Problem statement>
Write out the entries exactly. None of the pictures should appear in the copy.

Saved entries:
+ + + + + + +
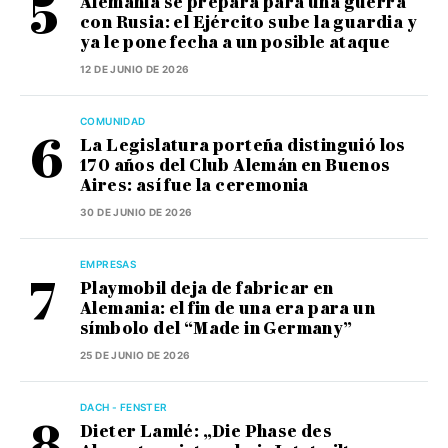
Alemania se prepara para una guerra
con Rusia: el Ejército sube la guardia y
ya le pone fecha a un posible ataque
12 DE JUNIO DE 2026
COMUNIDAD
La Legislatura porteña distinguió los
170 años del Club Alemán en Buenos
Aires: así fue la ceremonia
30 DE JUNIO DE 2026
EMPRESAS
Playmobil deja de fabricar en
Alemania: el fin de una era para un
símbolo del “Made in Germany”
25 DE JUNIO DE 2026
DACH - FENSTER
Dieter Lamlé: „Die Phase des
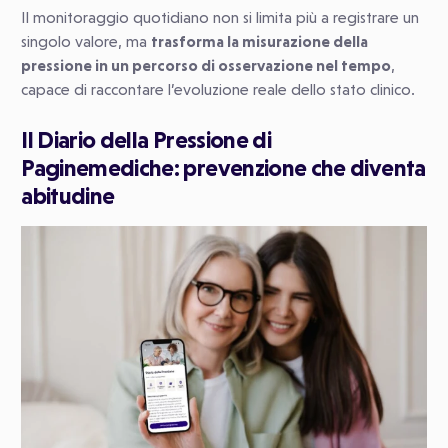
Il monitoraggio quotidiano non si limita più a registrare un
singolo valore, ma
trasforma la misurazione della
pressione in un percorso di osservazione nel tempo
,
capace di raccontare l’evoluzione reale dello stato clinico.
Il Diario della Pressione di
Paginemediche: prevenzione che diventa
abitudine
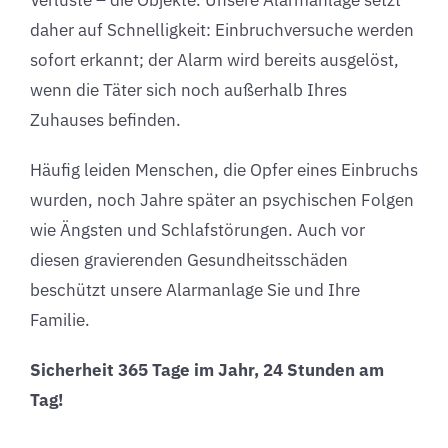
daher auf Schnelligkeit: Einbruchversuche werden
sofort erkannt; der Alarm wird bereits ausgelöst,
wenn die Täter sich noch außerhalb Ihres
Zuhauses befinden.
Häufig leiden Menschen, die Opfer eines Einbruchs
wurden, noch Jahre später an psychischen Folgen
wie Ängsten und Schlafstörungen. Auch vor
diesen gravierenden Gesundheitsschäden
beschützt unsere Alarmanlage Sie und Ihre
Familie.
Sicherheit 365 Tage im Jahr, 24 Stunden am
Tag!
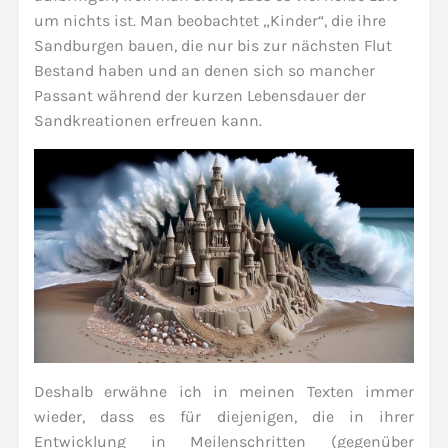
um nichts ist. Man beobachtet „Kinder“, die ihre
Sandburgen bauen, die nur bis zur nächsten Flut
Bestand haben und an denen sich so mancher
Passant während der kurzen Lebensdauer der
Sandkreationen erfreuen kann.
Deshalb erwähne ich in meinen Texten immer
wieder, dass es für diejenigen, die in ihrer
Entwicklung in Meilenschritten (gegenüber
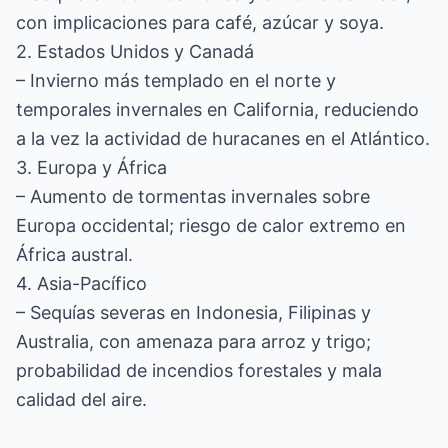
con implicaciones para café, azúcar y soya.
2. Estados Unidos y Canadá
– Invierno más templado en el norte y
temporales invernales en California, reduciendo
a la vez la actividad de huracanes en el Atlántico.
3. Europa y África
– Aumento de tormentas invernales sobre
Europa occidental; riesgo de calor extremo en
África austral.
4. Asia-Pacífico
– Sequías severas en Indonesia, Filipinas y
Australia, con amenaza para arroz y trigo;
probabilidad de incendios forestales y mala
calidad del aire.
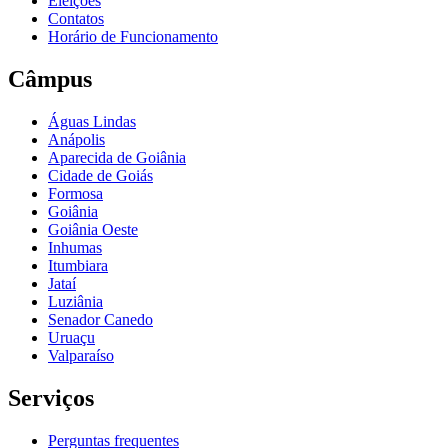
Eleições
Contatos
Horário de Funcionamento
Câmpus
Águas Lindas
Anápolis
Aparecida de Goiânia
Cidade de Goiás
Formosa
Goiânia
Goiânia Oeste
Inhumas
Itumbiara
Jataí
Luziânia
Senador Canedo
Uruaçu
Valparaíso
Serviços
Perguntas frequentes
+ + + + + + +
Answer to this problem>
Alemania se prepara para una guerra
con Rusia: el Ejército sube la guardia y
ya le pone fecha a un posible ataque
12 DE JUNIO DE 2026
COMUNIDAD
La Legislatura porteña distinguió los
170 años del Club Alemán en Buenos
Aires: así fue la ceremonia
30 DE JUNIO DE 2026
EMPRESAS
Playmobil deja de fabricar en
Alemania: el fin de una era para un
símbolo del “Made in Germany”
25 DE JUNIO DE 2026
DACH - FENSTER
Dieter Lamlé: „Die Phase des
Il monitoraggio quotidiano non si limita più a registrare un
singolo valore, ma
trasforma la misurazione della
pressione in un percorso di osservazione nel tempo
,
capace di raccontare l’evoluzione reale dello stato clinico.
Il Diario della Pressione di
Paginemediche: prevenzione che diventa
abitudine
daher auf Schnelligkeit: Einbruchversuche werden
sofort erkannt; der Alarm wird bereits ausgelöst,
wenn die Täter sich noch außerhalb Ihres
Zuhauses befinden.
Häufig leiden Menschen, die Opfer eines Einbruchs
wurden, noch Jahre später an psychischen Folgen
wie Ängsten und Schlafstörungen. Auch vor
diesen gravierenden Gesundheitsschäden
beschützt unsere Alarmanlage Sie und Ihre
Familie.
Sicherheit 365 Tage im Jahr, 24 Stunden am
Tag!
um nichts ist. Man beobachtet „Kinder“, die ihre
Sandburgen bauen, die nur bis zur nächsten Flut
Bestand haben und an denen sich so mancher
Passant während der kurzen Lebensdauer der
Sandkreationen erfreuen kann.
Deshalb erwähne ich in meinen Texten immer
wieder, dass es für diejenigen, die in ihrer
Entwicklung in Meilenschritten (gegenüber
con implicaciones para café, azúcar y soya.
2. Estados Unidos y Canadá
– Invierno más templado en el norte y
temporales invernales en California, reduciendo
a la vez la actividad de huracanes en el Atlántico.
3. Europa y África
– Aumento de tormentas invernales sobre
Europa occidental; riesgo de calor extremo en
África austral.
4. Asia-Pacífico
– Sequías severas en Indonesia, Filipinas y
Australia, con amenaza para arroz y trigo;
probabilidad de incendios forestales y mala
calidad del aire.
Eleições
Contatos
Horário de Funcionamento
Câmpus
Águas Lindas
Anápolis
Aparecida de Goiânia
Cidade de Goiás
Formosa
Goiânia
Goiânia Oeste
Inhumas
Itumbiara
Jataí
Luziânia
Senador Canedo
Uruaçu
Valparaíso
Serviços
Perguntas frequentes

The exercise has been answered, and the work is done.